La forma adecuada de elegir un heredero si se carece de hijos o nietos y si se desea cambiar el orden establecido en la ley, es a través de un testamento.

Quienes no tienen hijos o nietos pueden tener la preocupación de no saber cómo elegir a un heredero a quien dejar sus bienes después del fallecimiento. La ley resuelve ese problema señalando qué parientes heredan en este caso, así como los mecanismos que aquí se explican para que el causante escoja en forma alternativa.

Herederos legales

De acuerdo con el Código Civil, los descendientes no son los únicos herederos de una persona, aunque sí los principales. Así, si alguien fallece sin dejar hijos o nietos, heredan automáticamente los padres o los ascendientes de estos, y si además estaba casado, el cónyuge tiene derecho al usufructo de la mitad de los bienes.

 

De no haber descendientes ni ascendientes, al cónyuge le corresponde el cien por ciento del patrimonio hereditario.
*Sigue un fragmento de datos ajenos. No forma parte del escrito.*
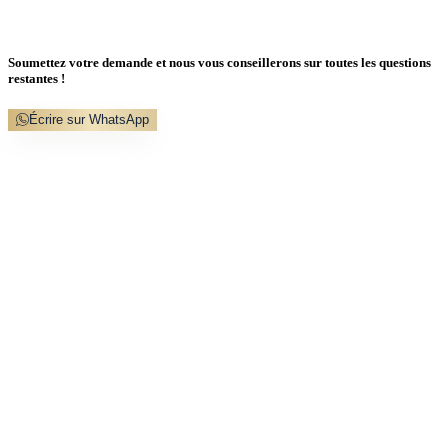
Soumettez votre demande et nous vous conseillerons sur toutes les questions
restantes !
Écrire sur WhatsApp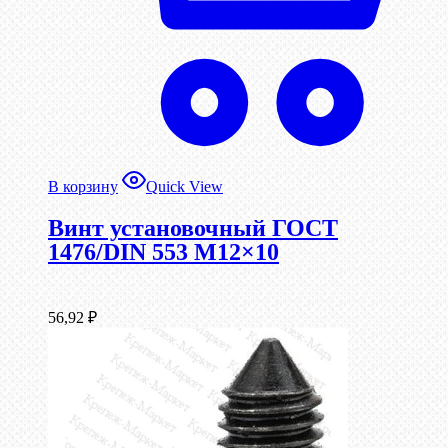
В корзину
Quick View
Винт установочный ГОСТ
1476/DIN 553 М12×10
56,92
₽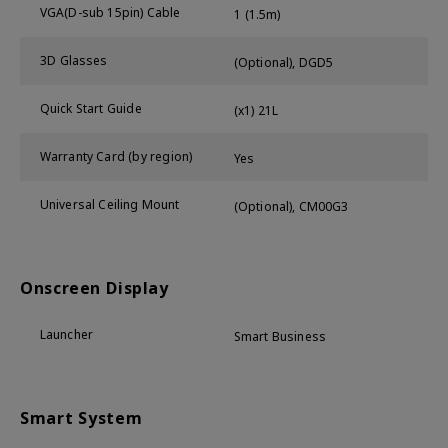
VGA(D-sub 15pin) Cable
1 (1.5m)
3D Glasses
(Optional), DGD5
Quick Start Guide
(x1) 21L
Warranty Card (by region)
Yes
Universal Ceiling Mount
(Optional), CM00G3
Onscreen Display
Launcher
Smart Business
Smart System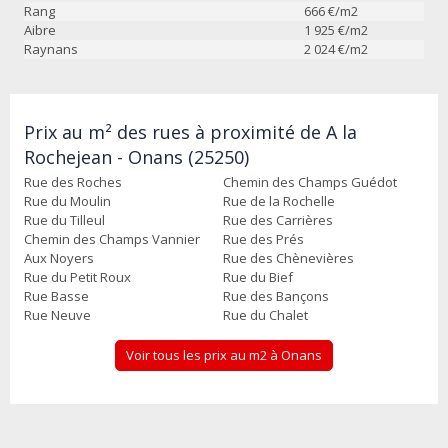
Rang
666
€/m2
Aibre
1 925
€/m2
Raynans
2 024
€/m2
Prix au m² des rues à proximité de A la
Rochejean - Onans (25250)
Rue des Roches
Chemin des Champs Guédot
Rue du Moulin
Rue de la Rochelle
Rue du Tilleul
Rue des Carrières
Chemin des Champs Vannier
Rue des Prés
Aux Noyers
Rue des Chènevières
Rue du Petit Roux
Rue du Bief
Rue Basse
Rue des Bançons
Rue Neuve
Rue du Chalet
Voir tous les prix au m2 à Onans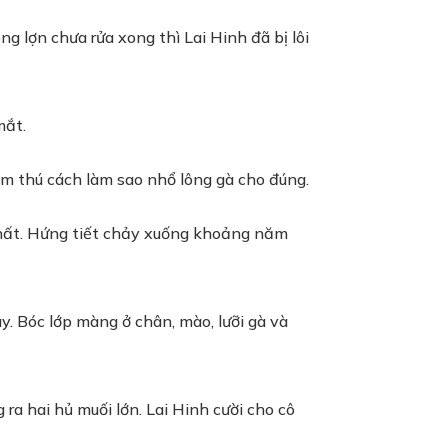
 lợn chưa rửa xong thì Lai Hinh đã bị lôi
mắt.
ám thú cách làm sao nhổ lông gà cho đúng.
t nhất. Hứng tiết chảy xuống khoảng năm
ay. Bóc lớp màng ở chân, mào, lưỡi gà và
ra hai hủ muối lớn. Lai Hinh cười cho cô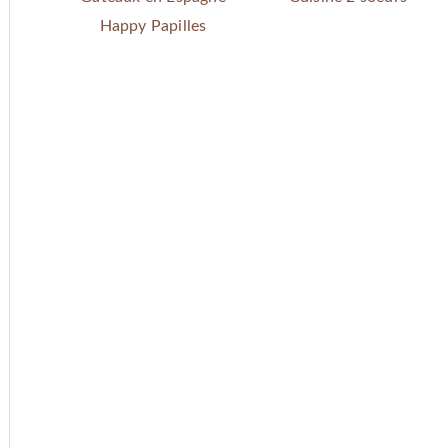
Happy Papilles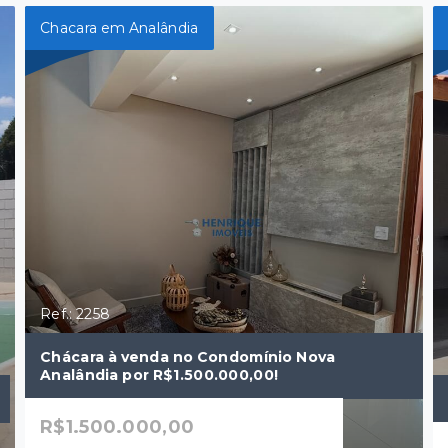
Chacara em Analândia
Ref.: 2258
Chácara à venda no Condomínio Nova
Analândia por R$1.500.000,00!
R$1.500.000,00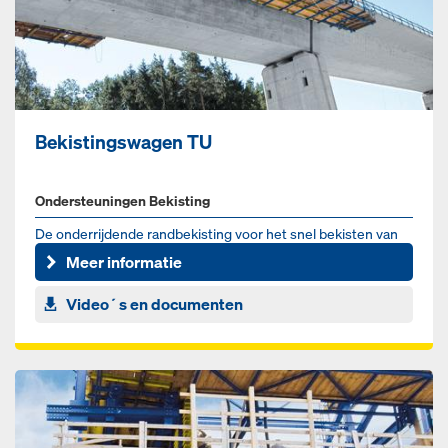
Bekistingswagen TU
Ondersteuningen Bekisting
De onderrijdende randbekisting voor het snel bekisten van
brugkappen
Meer informatie
Video´s en documenten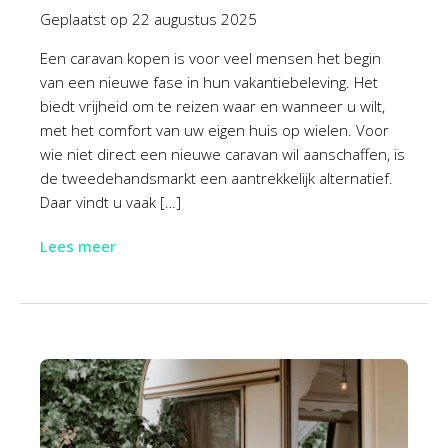
Geplaatst op
22 augustus 2025
Een caravan kopen is voor veel mensen het begin
van een nieuwe fase in hun vakantiebeleving. Het
biedt vrijheid om te reizen waar en wanneer u wilt,
met het comfort van uw eigen huis op wielen. Voor
wie niet direct een nieuwe caravan wil aanschaffen, is
de tweedehandsmarkt een aantrekkelijk alternatief.
Daar vindt u vaak […]
Lees meer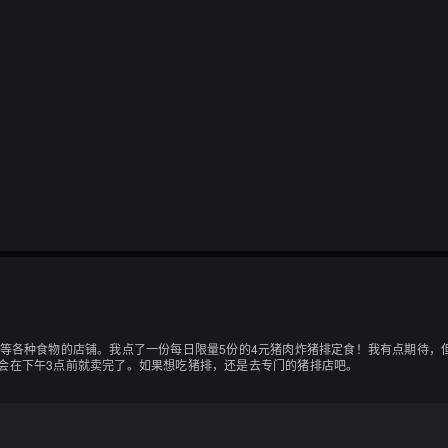
面等各种食物的店铺。我点了一份每日限量5份的4元猪肉炸猪排定食！我有点期待
会在下午3点前就卖完了。如果想吃猪排，还是去专门的猪排店吧。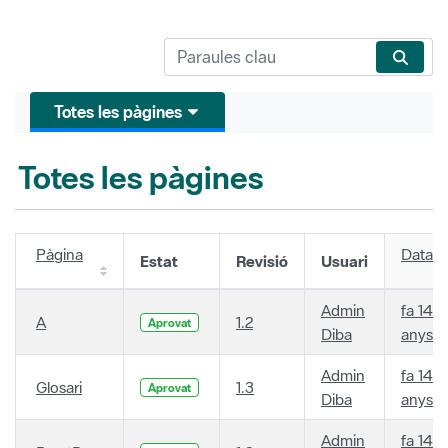
Totes les pàgines
Totes les pàgines
Pàgina
Data
Estat
Revisió
Usuari
Admin
fa 14
A
1.2
Aprovat
Diba
anys
Admin
fa 14
Glosari
1.3
Aprovat
Diba
anys
Admin
fa 14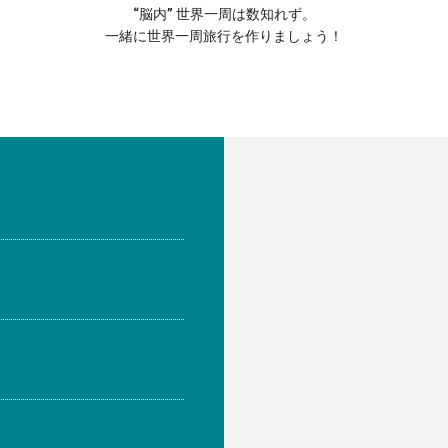
“脳内” 世界一周は数知れず。
一緒に世界一周旅行を作りましょう！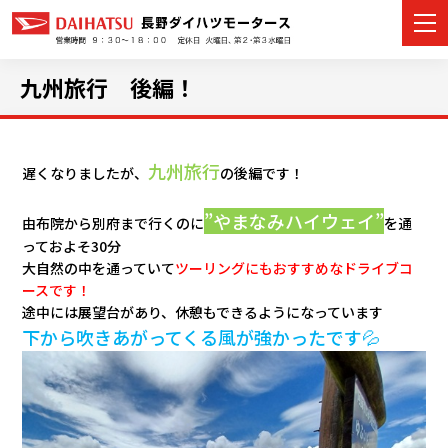
九州旅行 後編！
カーラインナップ
九州旅行
遅くなりましたが、
の後編です！
展示車・試乗車
”やまなみハイウェイ”
由布院から別府まで行くのに
を通
っておよそ30分
店舗情報
大自然の中を通っていて
ツーリングにもおすすめなドライブコ
ースです！
イベント・キャンペーン
途中には展望台があり、休憩もできるようになっています
下から吹きあがってくる風が強かったです💦
ご購入者サポート
アフターサポート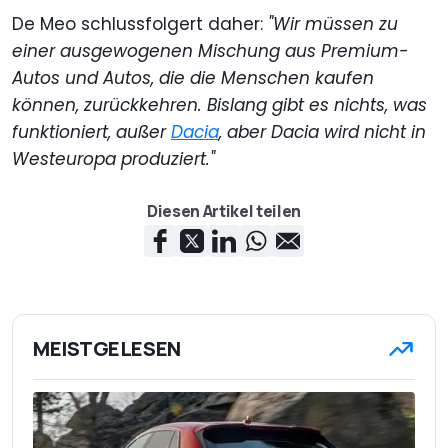
De Meo schlussfolgert daher:
"Wir müssen zu
einer ausgewogenen Mischung aus Premium-
Autos und Autos, die die Menschen kaufen
können, zurückkehren. Bislang gibt es nichts, was
funktioniert, außer
Dacia
, aber Dacia wird nicht in
Westeuropa produziert."
Diesen Artikel teilen
MEISTGELESEN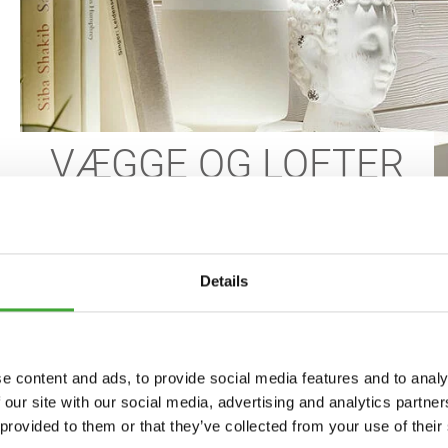
VÆGGE OG LOFTER
Details
e content and ads, to provide social media features and to analy
TRÆ TIL UDENDØRS BRU
 our site with our social media, advertising and analytics partn
 provided to them or that they’ve collected from your use of their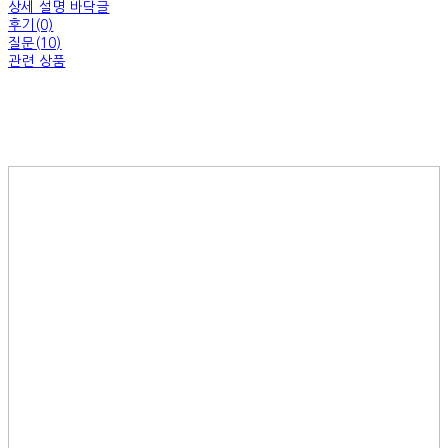
상세 설명 바닥글
후기(0)
질문(10)
관련 상품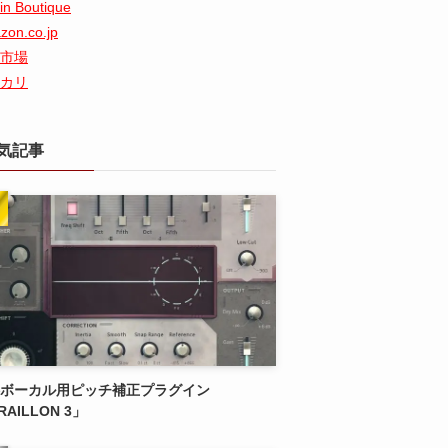
in Boutique
zon.co.jp
市場
カリ
気記事
ボーカル用ピッチ補正プラグイン
RAILLON 3」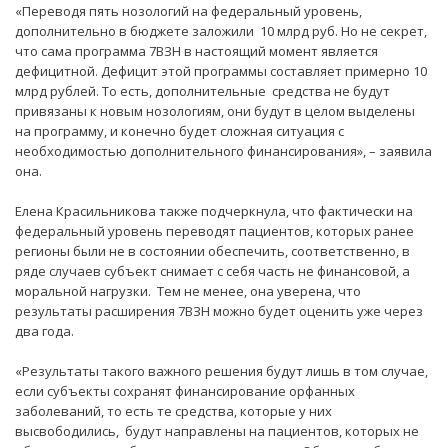
«Переводя пять нозологий на федеральный уровень,
дополнительно в бюджете заложили 10 млрд руб. Но не секрет,
что сама программа 7ВЗН в настоящий момент является
дефицитной. Дефицит этой программы составляет примерно 10
млрд рублей. То есть, дополнительные средства не будут
привязаны к новым нозологиям, они будут в целом выделены
на программу, и конечно будет сложная ситуация с
необходимостью дополнительного финансирования», – заявила
она.
Елена Красильникова также подчеркнула, что фактически на
федеральный уровень переводят пациентов, которых ранее
регионы были не в состоянии обеспечить, соответственно, в
ряде случаев субъект снимает с себя часть не финансовой, а
моральной нагрузки. Тем не менее, она уверена, что
результаты расширения 7ВЗН можно будет оценить уже через
два года.
«Результаты такого важного решения будут лишь в том случае,
если субъекты сохранят финансирование орфанных
заболеваний, то есть те средства, которые у них
высвободились, будут направлены на пациентов, которых не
A falta de este heredan, de acuerdo con una serie de reglas excluyentes, los parientes consanguíneos colaterales del difunto, hasta el cuarto grado, es decir, hasta el caso de primos hermanos o sobrino nietos.

 

De no haberlos, y si el causante no ha procedido a elegir a un heredero, los bienes van al Estado aunque haya parientes lejanos. Tampoco heredan los parientes por afinidad, esto es, los familiares consanguíneos del cónyuge.

Testamento

Si no se tiene descendencia, se puede elegir a un heredero diferente a los señalados en el Código Civil, respetando el derecho a la legítima de los ascendientes y del cónyuge, esto es, la parte de la herencia que les corresponde por derecho y que no se puede desheredar; entre un tercio y la mitad del patrimonio hereditario, dependiendo de ciertas circunstancias.

 

En este caso, la forma de elegir a un heredero es a través de un testamento, que es precisamente el acto específico mediante el cual una persona dispone de sus bienes para después de la muerte. Hay varios tipos de testamentos para elegir a un heredero, aunque vale la pena referirse a los dos más utilizados.

 

Por un lado, el ológrafo, redactado de puño y letra por el causante, señalando el día, mes y año en que lo suscribe. El problema en este caso es que la falta de un requisito lo hace nulo, y si se pierde o destruye, no queda copia que pueda utilizarse.

 

El más utilizado para elegir a un heredero es el testamento abierto notarial. Tiene la ventaja de que el testador recibe asesoría del notario, lo que garantiza que va a cumplir con los requisitos legales, quedando una copia en los archivos de la notaría.